Be that as it may, if it were the position that a legitimate expectation of a lenient sentence prior to a plea of guilty, was a sufficient reason for this Court not to exercise its powers under section 36 of the Criminal Justice Act 1988, the whole purpose of those powers would, as it seems to us, be set at naught. Anyone who pleads guilty to an offence which is, by the terms of that Act, susceptible to an Attorney-General's Reference must, as it seems to us, be taken to do so in recognition of the risk that, if a lenient sentence is passed, that may give rise to an Attorney General's Reference to this Court, on which this Court may increase the sentence passed by the sentencing judge. It follows that we do not accept that the case of Robinson was decided per incuriam .

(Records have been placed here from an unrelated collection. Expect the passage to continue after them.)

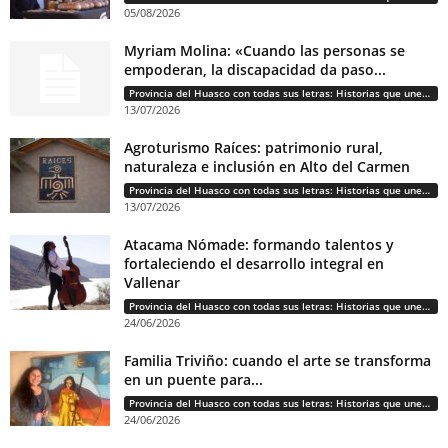
05/08/2026
Myriam Molina: «Cuando las personas se
empoderan, la discapacidad da paso...
Provincia del Huasco con todas sus letras: Historias que unen cultura, diversidad e identidad
13/07/2026
Agroturismo Raíces: patrimonio rural,
naturaleza e inclusión en Alto del Carmen
Provincia del Huasco con todas sus letras: Historias que unen cultura, diversidad e identidad
13/07/2026
Atacama Nómade: formando talentos y
fortaleciendo el desarrollo integral en
Vallenar
Provincia del Huasco con todas sus letras: Historias que unen cultura, diversidad e identidad
24/06/2026
Familia Triviño: cuando el arte se transforma
en un puente para...
Provincia del Huasco con todas sus letras: Historias que unen cultura, diversidad e identidad
24/06/2026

So far as the other aspects of this matter are concerned, Mr Fisher accepts that, in the ordinary way, a sentence of three or four years' imprisonment could have been expected for an offence of this gravity. But he submits that the personal circumstances of this offender, to which we have already briefly referred, are such as to give rise to exceptional circumstances which would properly justify the suspension of the sentence which might otherwise be merited.

That submission we are unable to accept. It does not seem to us that this was a case in which it could possibly be said that there were exceptional circumstances justifying suspension. In any event, for the reasons already given, the sentence of imprisonment which would have been appropriate exceeds that which could have been suspended.

That being so, taking into account all the circumstances of this case, including the double jeopardy which is a feature of all references of this kind, and including that which the learned Recorder said, unwisely, in the circumstances to which we have earlier referred, we are of the view, first, that the sentence passed by him was unduly lenient, to an extent to which this Court should interfere, and secondly, that the sentence which is now appropriate on this offender is one of 2 years' imprisonment. That sentence will run from the date on which she surrenders to custody. We are told that she is presently in the Republic of Ireland. We order that she surrender to custody within 7 days.

MR FISHER: May I mention, I would like to consider the question of seeking your Lordships' certificate for referring this matter to the House of Lords on the point of law issue. If I may do so I would like to think about it.

THE VICE PRESIDENT: Do not think about it so long that this Court is no longer presently constituted as it is.

MR FISHER: I understand I can either do it orally now or submit it in writing in 14 days.

THE VICE PRESIDENT: Without expressing a view as to whether a certificate might or might not be granted, if on a written submission a certificate was refused, you have the right to make oral submissions. All I am saying is, if, you want to make any oral submissions, you must do so while this Court is presently constituted which is up to -- we are certainly sitting together for 2 more weeks.